As the character goes for what she wants, she will face challenges, or obstacles, that become increasingly more difficult to overcome as the arc of the story rises upward.

The conflicts, whether internal or external, represent what the character is trying to resolve and are what creates these obstacles. The climax offers up the largest obstacle and determines whether the character actually gets what she wants.

The structure or framework, once in place, requires that everything in the story work together to tell the tale.

The other side of the arc, or the falling action to the story’s end, is where the character experiences some kind of revelation. Does she meet her goal? Or does her goal even matter anymore? Did she get something better (or worse) in her search to obtain her desires?

The resolution is where these revelations occur and where any loose ends are tied up, so that the strand of pearls becomes a full circle.

Now that the framework is in place, next week, I will talk about how to approach the opening scene with inspiration, creativity and originality.

2011: Writing Reflections

In Passions, Shelley Widhalm, Shyness, Writing on January 1, 2012 at 10:00 am

Shelley Widhalm reads some of her poetry during a poetry reading in 2011.

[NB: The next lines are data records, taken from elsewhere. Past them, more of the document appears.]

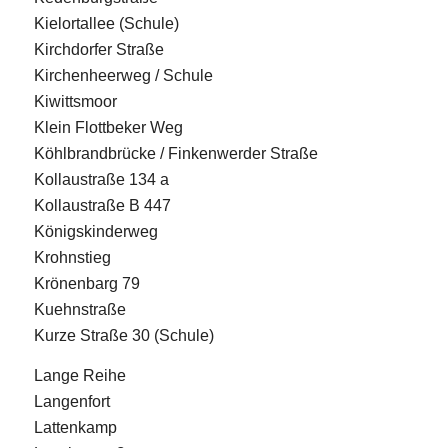
Kielortallee (Schule)
Kirchdorfer Straße
Kirchenheerweg / Schule
Kiwittsmoor
Klein Flottbeker Weg
Köhlbrandbrücke / Finkenwerder Straße
Kollaustraße 134 a
Kollaustraße B 447
Königskinderweg
Krohnstieg
Krönenbarg 79
Kuehnstraße
Kurze Straße 30 (Schule)
Lange Reihe
Langenfort
Lattenkamp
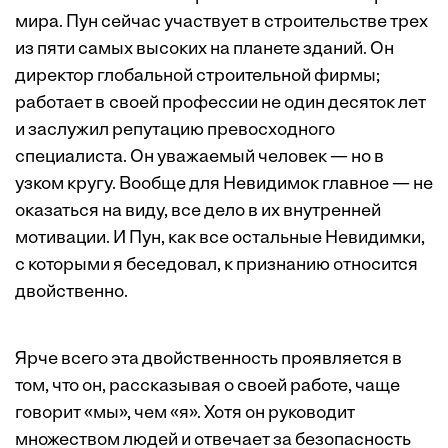
мира. Пун сейчас участвует в строительстве трех
из пяти самых высоких на планете зданий. Он
директор глобальной строительной фирмы;
работает в своей профессии не один десяток лет
и заслужил репутацию превосходного
специалиста. Он уважаемый человек — но в
узком кругу. Вообще для Невидимок главное — не
оказаться на виду, все дело в их внутренней
мотивации. И Пун, как все остальные Невидимки,
с которыми я беседовал, к признанию относится
двойственно.
Ярче всего эта двойственность проявляется в
том, что он, рассказывая о своей работе, чаще
говорит «мы», чем «я». Хотя он руководит
множеством людей и отвечает за безопасность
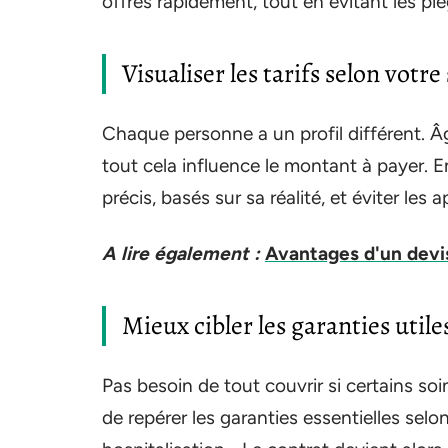
offres rapidement, tout en évitant les pièg
Visualiser les tarifs selon votr
Chaque personne a un profil différent. Âge
tout cela influence le montant à payer. 
précis, basés sur sa réalité, et éviter les
A lire également :
Avantages d'un devi
Mieux cibler les garanties utiles
Pas besoin de tout couvrir si certains s
de repérer les garanties essentielles selo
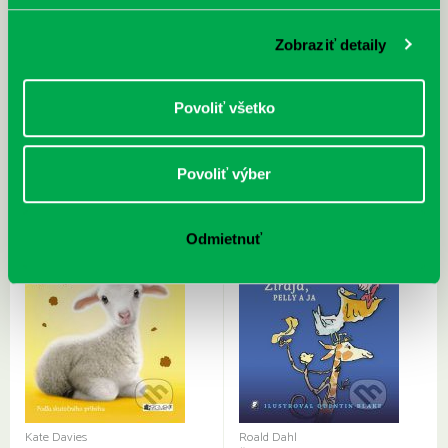
Zobraziť detaily
Elizabeth Goudge
Diana Mašlejová
Malý biely koník
Tajný cirkus
Povoliť všetko
Povoliť výber
Odmietnuť
Kate Davies
Roald Dahl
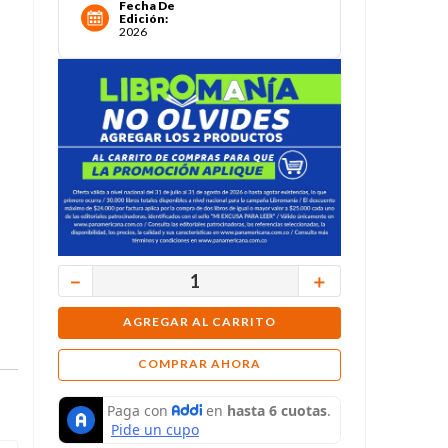
Fecha De
Edición
:
2026
－
＋
AGREGAR AL CARRITO
COMPRAR AHORA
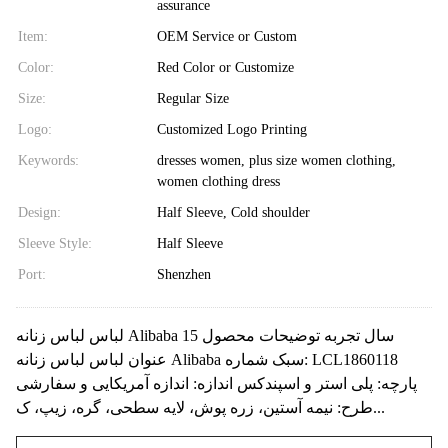
assurance
Item:
OEM Service or Custom
Color:
Red Color or Customize
Size:
Regular Size
Logo:
Customized Logo Printing
Keywords:
dresses women, plus size women clothing,
women clothing dress
Design:
Half Sleeve, Cold shoulder
Sleeve Style:
Half Sleeve
Port:
Shenzhen
لباس لباس زنانه Alibaba 15 سال تجربه توضیحات محصول
عنوان لباس لباس زنانه Alibaba سبک شماره: LCL1860118
پارچه: پلی استر و اسپندکس اندازه: اندازه آمریکایی و سفارشی
طرح: نیمه آستین، زره پوش، لایه سطحی، گره، زیپ، ک...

The end of the year offers a time for reflection, while the New Year is a time to make those resolutions that too often get broken.

I started 2011 with a shyness challenge with the goal of overcoming my shyness by the end of the year.

By August, I realized that too many of my friends were telling me that I wasn’t shy but quiet and reserved. I realized, too, that in most situations, I felt comfortable starting conversations with people I didn’t know, engaging in conversations in large groups and going to bars, dance clubs and parties by myself.

Though I’m reflective and spend a lot of energy on the inner life, I saw that I equally loved being social. The fact I seek the company of others probably indicated that I was not socially afraid.

So on to 2012.

I’m going to engage in a new challenge:

52: A Year of Writing Basics, Beliefs and Beauty.

Each week, I will tackle a writing topic, reflect on the writing process and remark on any beauty I find in the writing life. At the same time, I will try to get my work published and work on my fourth novel.

I’ll start with the basics, such as Plot, Setting, Character, Dialogue, Pacing, Arc and Tension.

I will reflect on how reading influences writing, what is creativity and what motivates and inspires.

I will talk about my struggles, frustrations and accomplishments as I look for an agent, write stories and poems, and try to market myself as a writer. I hope that as I write about writing, I will become a better writer and inspire a beginning or veteran writer to engage in the social side of writing: talking about the passion that gives life to words.